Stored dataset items
***

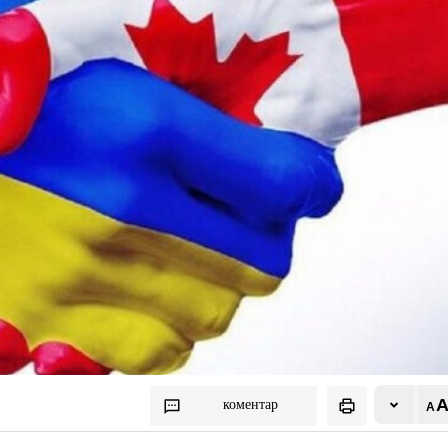
коментар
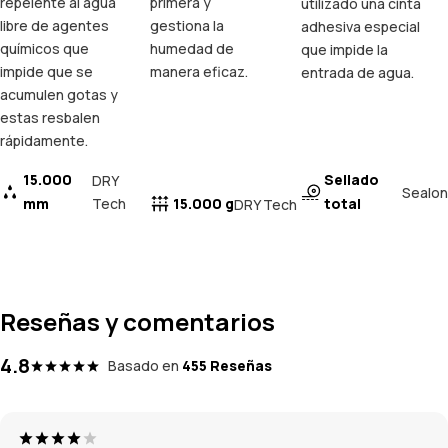
repelente al agua
primera y
utilizado una cinta
libre de agentes
gestiona la
adhesiva especial
químicos que
humedad de
que impide la
impide que se
manera eficaz.
entrada de agua.
acumulen gotas y
estas resbalen
rápidamente.
15.000
Sellado
DRY
Sealon
mm
Tech
15.000 g
total
DRY Tech
Reseñas y comentarios
4.8
Basado en
455 Reseñas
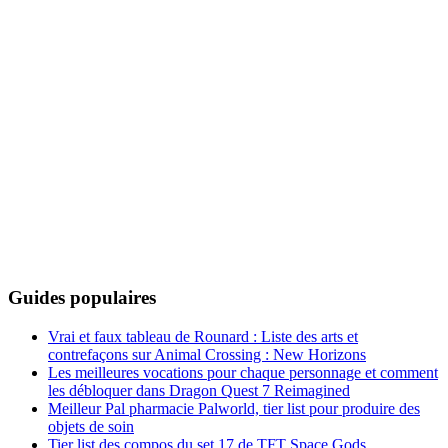
Guides populaires
Vrai et faux tableau de Rounard : Liste des arts et
contrefaçons sur Animal Crossing : New Horizons
Les meilleures vocations pour chaque personnage et comment
les débloquer dans Dragon Quest 7 Reimagined
Meilleur Pal pharmacie Palworld, tier list pour produire des
objets de soin
Tier list des compos du set 17 de TFT Space Gods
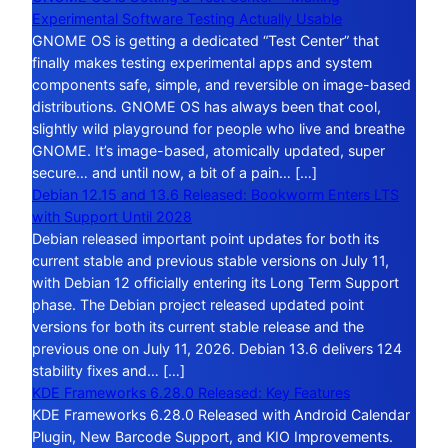
Experimental Software Testing Actually Usable
GNOME OS is getting a dedicated “Test Center” that
finally makes testing experimental apps and system
components safe, simple, and reversible on image-based
distributions. GNOME OS has always been that cool,
slightly wild playground for people who live and breathe
GNOME. It’s image-based, atomically updated, super
secure… and until now, a bit of a pain… […]
Debian 12.15 and 13.6 Released: Bookworm Enters LTS
with Support Until 2028
Debian released important point updates for both its
current stable and previous stable versions on July 11,
with Debian 12 officially entering its Long Term Support
phase. The Debian project released updated point
versions for both its current stable release and the
previous one on July 11, 2026. Debian 13.6 delivers 124
stability fixes and… […]
KDE Frameworks 6.28.0 Released: Key Features
KDE Frameworks 6.28.0 Released with Android Calendar
Plugin, New Barcode Support, and KIO Improvements.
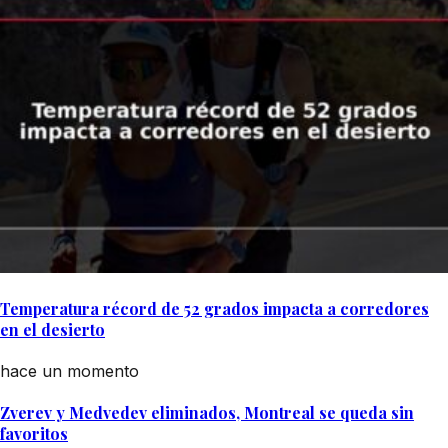
Temperatura récord de 52 grados impacta a corredores
en el desierto
hace un momento
Zverev y Medvedev eliminados, Montreal se queda sin
favoritos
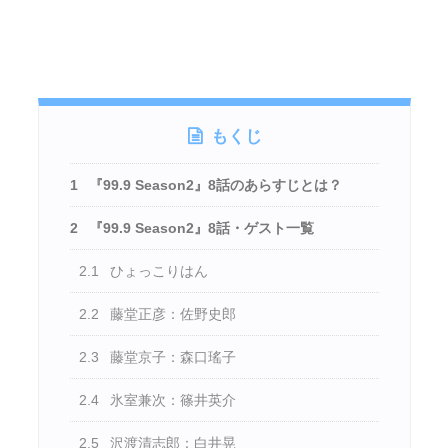
もくじ
1
『99.9 Season2』8話のあらすじとは？
2
『99.9 Season2』8話・ゲスト一覧
2.1
ひょっこりはん
2.2
藤堂正彦：佐野史郎
2.3
藤堂京子：森口瑤子
2.4
氷室兼次：篠井英介
2.5
沢渡清志郎：白井晃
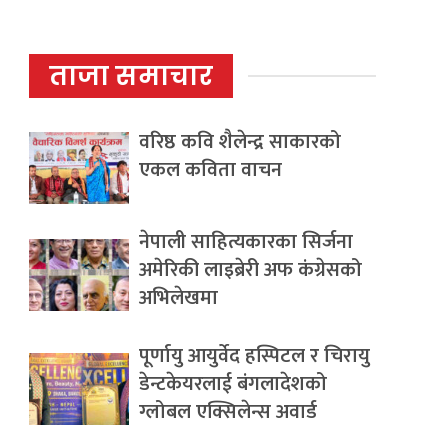
ताजा समाचार
वरिष्ठ कवि शैलेन्द्र साकारको
एकल कविता वाचन
नेपाली साहित्यकारका सिर्जना
अमेरिकी लाइब्रेरी अफ कंग्रेसको
अभिलेखमा
पूर्णायु आयुर्वेद हस्पिटल र चिरायु
डेन्टकेयरलाई बंगलादेशको
ग्लोबल एक्सिलेन्स अवार्ड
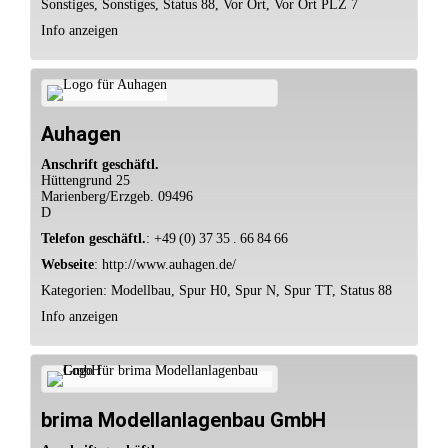
Sonstiges
,
Sonstiges
,
Status 88
,
Vor Ort
,
Vor Ort PLZ 7
Info anzeigen
Auhagen
Anschrift geschäftl.
Hüttengrund 25
Marienberg/Erzgeb.
09496
D
Telefon geschäftl.
:
+49 (0) 37 35 . 66 84 66
Webseite
:
http://www.auhagen.de/
Kategorien:
Modellbau
,
Spur H0
,
Spur N
,
Spur TT
,
Status 88
Info anzeigen
brima Modellanlagenbau GmbH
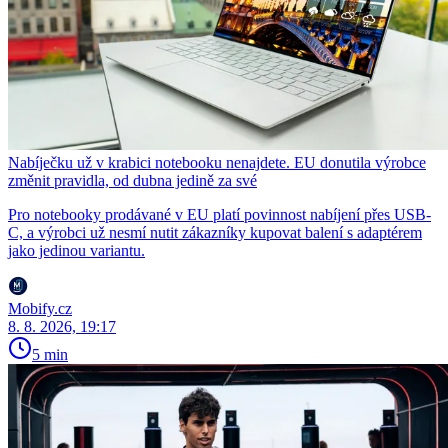
Nabíječku už v krabici notebooku nenajdete. EU donutila výrobce
změnit pravidla, od dubna jedině za své
Pro notebooky prodávané v EU platí povinnost nabíjení přes USB-
C, a výrobci už nesmí nutit zákazníky kupovat balení s adaptérem
jako jedinou variantu.
Mobify.cz
8. 8. 2026, 19:17
5 min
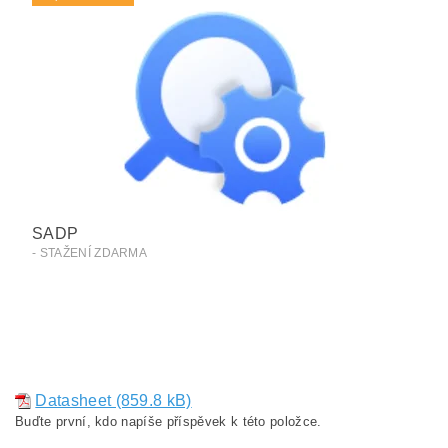
SADP
- STAŽENÍ ZDARMA
Datasheet (859.8 kB)
Buďte první, kdo napíše příspěvek k této položce.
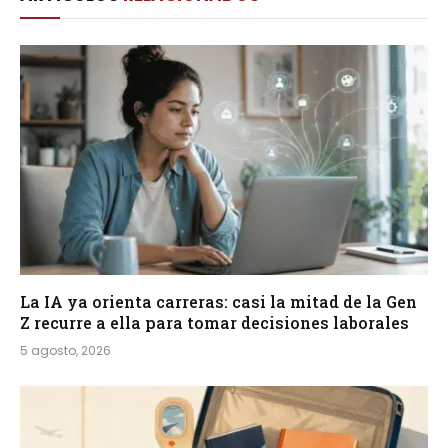
La IA ya orienta carreras: casi la mitad de la Gen
Z recurre a ella para tomar decisiones laborales
5 agosto, 2026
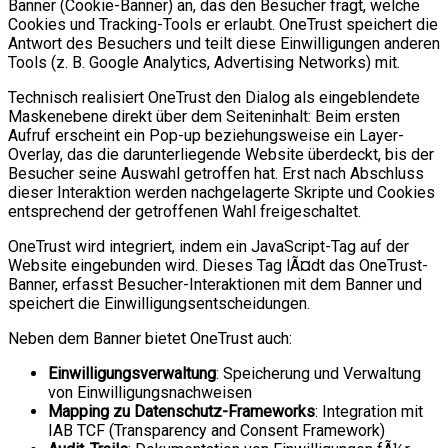
Banner (Cookie-Banner) an, das den Besucher fragt, welche
Cookies und Tracking-Tools er erlaubt. OneTrust speichert die
Antwort des Besuchers und teilt diese Einwilligungen anderen
Tools (z. B. Google Analytics, Advertising Networks) mit.
Technisch realisiert OneTrust den Dialog als eingeblendete
Maskenebene direkt über dem Seiteninhalt: Beim ersten
Aufruf erscheint ein Pop-up beziehungsweise ein Layer-
Overlay, das die darunterliegende Website überdeckt, bis der
Besucher seine Auswahl getroffen hat. Erst nach Abschluss
dieser Interaktion werden nachgelagerte Skripte und Cookies
entsprechend der getroffenen Wahl freigeschaltet.
OneTrust wird integriert, indem ein JavaScript-Tag auf der
Website eingebunden wird. Dieses Tag lÃ¤dt das OneTrust-
Banner, erfasst Besucher-Interaktionen mit dem Banner und
speichert die Einwilligungsentscheidungen.
Neben dem Banner bietet OneTrust auch:
Einwilligungsverwaltung
: Speicherung und Verwaltung
von Einwilligungsnachweisen
Mapping zu Datenschutz-Frameworks
: Integration mit
IAB TCF (Transparency and Consent Framework)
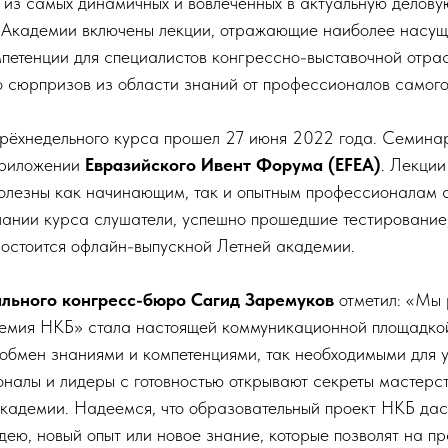
из самых динамичных и вовлеченных в актуальную деловую
н Академии включены лекции, отражающие наиболее насущ
петенции для специалистов конгрессно-выставочной отрас
о сюрпризов из области знаний от профессионалов самого
трёхнедельного курса прошел 27 июня 2022 года. Семина
приложении
Евразийского Ивент Форума
(EFEA)
. Лекции
полезны как начинающим, так и опытным профессионалам 
чании курса слушатели, успешно прошедшие тестирование,
состоится офлайн-выпускной Летней академии.
льного конгресс-бюро Сагид Заремуков
отметил: «Мы р
емия НКБ» стала настоящей коммуникационной площадкой
 обмен знаниями и компетенциями, так необходимыми для 
налы и лидеры с готовностью открывают секреты мастерст
Академии. Надеемся, что образовательный проект НКБ да
ею, новый опыт или новое знание, которые позволят на п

***

Exercise aim - Output the records above in their entirety and exactly, leaving out all images.

Finished exercise -
коментар
repelente al agua
primera y
utilizado una cinta
libre de agentes
gestiona la
adhesiva especial
químicos que
humedad de
que impide la
impide que se
manera eficaz.
entrada de agua.
acumulen gotas y
estas resbalen
rápidamente.
15.000
Sellado
DRY
Sealon
mm
Tech
15.000 g
total
DRY Tech
Reseñas y comentarios
4.8
Basado en
455 Reseñas
Guides populaires
Vrai et faux tableau de Rounard : Liste des arts et
contrefaçons sur Animal Crossing : New Horizons
Les meilleures vocations pour chaque personnage et comment
les débloquer dans Dragon Quest 7 Reimagined
Meilleur Pal pharmacie Palworld, tier list pour produire des
objets de soin
Tier list des compos du set 17 de TFT Space Gods
Experimental Software Testing Actually Usable
GNOME OS is getting a dedicated “Test Center” that
finally makes testing experimental apps and system
components safe, simple, and reversible on image-based
distributions. GNOME OS has always been that cool,
slightly wild playground for people who live and breathe
GNOME. It’s image-based, atomically updated, super
secure… and until now, a bit of a pain… […]
Debian 12.15 and 13.6 Released: Bookworm Enters LTS
with Support Until 2028
Debian released important point updates for both its
current stable and previous stable versions on July 11,
with Debian 12 officially entering its Long Term Support
phase. The Debian project released updated point
versions for both its current stable release and the
previous one on July 11, 2026. Debian 13.6 delivers 124
stability fixes and… […]
KDE Frameworks 6.28.0 Released: Key Features
KDE Frameworks 6.28.0 Released with Android Calendar
Plugin, New Barcode Support, and KIO Improvements.
Temperatura récord de 52 grados impacta a corredores
en el desierto
hace un momento
Zverev y Medvedev eliminados, Montreal se queda sin
favoritos
もくじ
1
『99.9 Season2』8話のあらすじとは？
2
『99.9 Season2』8話・ゲスト一覧
2.1
ひょっこりはん
2.2
藤堂正彦：佐野史郎
2.3
藤堂京子：森口瑤子
2.4
氷室兼次：篠井英介
2.5
沢渡清志郎：白井晃
ताजा समाचार
वरिष्ठ कवि शैलेन्द्र साकारको
एकल कविता वाचन
नेपाली साहित्यकारका सिर्जना
अमेरिकी लाइब्रेरी अफ कंग्रेसको
अभिलेखमा
पूर्णायु आयुर्वेद हस्पिटल र चिरायु
डेन्टकेयरलाई बंगलादेशको
ग्लोबल एक्सिलेन्स अवार्ड
Sonstiges
,
Sonstiges
,
Status 88
,
Vor Ort
,
Vor Ort PLZ 7
Info anzeigen
Auhagen
Anschrift geschäftl.
Hüttengrund 25
Marienberg/Erzgeb.
09496
D
Telefon geschäftl.
:
+49 (0) 37 35 . 66 84 66
Webseite
:
http://www.auhagen.de/
Kategorien:
Modellbau
,
Spur H0
,
Spur N
,
Spur TT
,
Status 88
Info anzeigen
brima Modellanlagenbau GmbH
Nabíječku už v krabici notebooku nenajdete. EU donutila výrobce
změnit pravidla, od dubna jedině za své
Pro notebooky prodávané v EU platí povinnost nabíjení přes USB-
C, a výrobci už nesmí nutit zákazníky kupovat balení s adaptérem
jako jedinou variantu.
Mobify.cz
8. 8. 2026, 19:17
5 min
SADP
- STAŽENÍ ZDARMA
Datasheet (859.8 kB)
Buďte první, kdo napíše příspěvek k této položce.
La IA ya orienta carreras: casi la mitad de la Gen
Z recurre a ella para tomar decisiones laborales
5 agosto, 2026
Banner (Cookie-Banner) an, das den Besucher fragt, welche
Cookies und Tracking-Tools er erlaubt. OneTrust speichert die
Antwort des Besuchers und teilt diese Einwilligungen anderen
Tools (z. B. Google Analytics, Advertising Networks) mit.
Technisch realisiert OneTrust den Dialog als eingeblendete
Maskenebene direkt über dem Seiteninhalt: Beim ersten
Aufruf erscheint ein Pop-up beziehungsweise ein Layer-
Overlay, das die darunterliegende Website überdeckt, bis der
Besucher seine Auswahl getroffen hat. Erst nach Abschluss
dieser Interaktion werden nachgelagerte Skripte und Cookies
entsprechend der getroffenen Wahl freigeschaltet.
OneTrust wird integriert, indem ein JavaScript-Tag auf der
Website eingebunden wird. Dieses Tag lÃ¤dt das OneTrust-
Banner, erfasst Besucher-Interaktionen mit dem Banner und
speichert die Einwilligungsentscheidungen.
Neben dem Banner bietet OneTrust auch:
Einwilligungsverwaltung
: Speicherung und Verwaltung
von Einwilligungsnachweisen
Mapping zu Datenschutz-Frameworks
: Integration mit
IAB TCF (Transparency and Consent Framework)
из самых динамичных и вовлеченных в актуальную деловую
н Академии включены лекции, отражающие наиболее насущ
петенции для специалистов конгрессно-выставочной отрас
о сюрпризов из области знаний от профессионалов самого
трёхнедельного курса прошел 27 июня 2022 года. Семина
приложении
Евразийского Ивент Форума
(EFEA)
. Лекции
полезны как начинающим, так и опытным профессионалам 
чании курса слушатели, успешно прошедшие тестирование,
состоится офлайн-выпускной Летней академии.
льного конгресс-бюро Сагид Заремуков
отметил: «Мы р
емия НКБ» стала настоящей коммуникационной площадкой
 обмен знаниями и компетенциями, так необходимыми для 
налы и лидеры с готовностью открывают секреты мастерст
Академии. Надеемся, что образовательный проект НКБ да
ею, новый опыт или новое знание, которые позволят на п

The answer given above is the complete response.